[Data entries]
BEGIN

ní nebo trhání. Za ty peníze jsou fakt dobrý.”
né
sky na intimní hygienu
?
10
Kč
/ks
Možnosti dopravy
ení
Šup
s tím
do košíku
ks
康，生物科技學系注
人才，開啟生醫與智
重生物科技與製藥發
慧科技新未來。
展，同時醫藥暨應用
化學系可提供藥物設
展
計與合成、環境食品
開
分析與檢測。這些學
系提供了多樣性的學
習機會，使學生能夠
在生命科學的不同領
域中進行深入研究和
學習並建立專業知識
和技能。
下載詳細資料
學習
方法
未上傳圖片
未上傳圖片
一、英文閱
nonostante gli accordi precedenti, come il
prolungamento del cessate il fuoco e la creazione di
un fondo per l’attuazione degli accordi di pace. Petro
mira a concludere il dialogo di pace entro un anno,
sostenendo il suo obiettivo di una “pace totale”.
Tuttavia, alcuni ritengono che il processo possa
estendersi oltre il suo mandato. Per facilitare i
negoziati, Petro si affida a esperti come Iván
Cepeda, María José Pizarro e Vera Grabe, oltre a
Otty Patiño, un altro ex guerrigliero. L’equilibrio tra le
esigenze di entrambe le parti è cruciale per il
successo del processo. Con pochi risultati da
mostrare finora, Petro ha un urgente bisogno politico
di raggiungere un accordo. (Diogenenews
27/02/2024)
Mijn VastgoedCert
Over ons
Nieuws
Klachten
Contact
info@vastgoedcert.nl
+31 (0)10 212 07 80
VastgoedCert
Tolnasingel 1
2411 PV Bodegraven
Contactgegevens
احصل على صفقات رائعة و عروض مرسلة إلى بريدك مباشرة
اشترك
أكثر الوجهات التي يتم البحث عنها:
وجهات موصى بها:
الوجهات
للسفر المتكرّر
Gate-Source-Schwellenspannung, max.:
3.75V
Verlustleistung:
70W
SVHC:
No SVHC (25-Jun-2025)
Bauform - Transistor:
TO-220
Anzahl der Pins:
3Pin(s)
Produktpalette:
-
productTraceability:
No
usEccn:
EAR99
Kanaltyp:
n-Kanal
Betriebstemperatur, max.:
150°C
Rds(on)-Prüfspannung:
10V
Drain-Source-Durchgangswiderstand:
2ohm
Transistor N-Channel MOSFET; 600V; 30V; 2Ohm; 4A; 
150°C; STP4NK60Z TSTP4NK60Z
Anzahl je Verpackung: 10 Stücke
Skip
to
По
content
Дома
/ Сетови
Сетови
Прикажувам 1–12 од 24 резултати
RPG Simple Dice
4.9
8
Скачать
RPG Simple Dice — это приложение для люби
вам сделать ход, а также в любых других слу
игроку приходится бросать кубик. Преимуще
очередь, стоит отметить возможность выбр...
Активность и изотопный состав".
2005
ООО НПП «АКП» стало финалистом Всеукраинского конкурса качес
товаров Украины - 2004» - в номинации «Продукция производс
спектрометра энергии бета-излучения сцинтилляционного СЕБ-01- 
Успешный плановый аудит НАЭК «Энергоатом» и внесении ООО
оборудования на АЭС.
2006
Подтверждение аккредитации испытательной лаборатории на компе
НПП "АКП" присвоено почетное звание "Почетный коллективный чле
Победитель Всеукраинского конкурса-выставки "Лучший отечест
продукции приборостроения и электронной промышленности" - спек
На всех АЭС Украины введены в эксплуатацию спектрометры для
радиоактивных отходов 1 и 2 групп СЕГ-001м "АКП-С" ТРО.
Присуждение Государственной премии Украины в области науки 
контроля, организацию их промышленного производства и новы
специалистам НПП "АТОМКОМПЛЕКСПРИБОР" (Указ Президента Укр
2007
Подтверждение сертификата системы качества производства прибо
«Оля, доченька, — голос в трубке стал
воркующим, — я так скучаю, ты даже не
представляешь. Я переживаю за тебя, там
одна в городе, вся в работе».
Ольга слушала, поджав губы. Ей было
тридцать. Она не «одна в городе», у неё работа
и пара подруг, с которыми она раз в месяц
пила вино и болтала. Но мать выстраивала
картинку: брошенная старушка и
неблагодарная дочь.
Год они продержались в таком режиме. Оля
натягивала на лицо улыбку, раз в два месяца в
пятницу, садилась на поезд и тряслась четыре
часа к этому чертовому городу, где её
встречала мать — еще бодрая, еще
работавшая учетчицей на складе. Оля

END

The answer consists of the line holding "часа к этому чертовому городу, где её" and every line after it up to the end of the records, word for word.

часа к этому чертовому городу, где её
встречала мать — еще бодрая, еще
работавшая учетчицей на складе. Оля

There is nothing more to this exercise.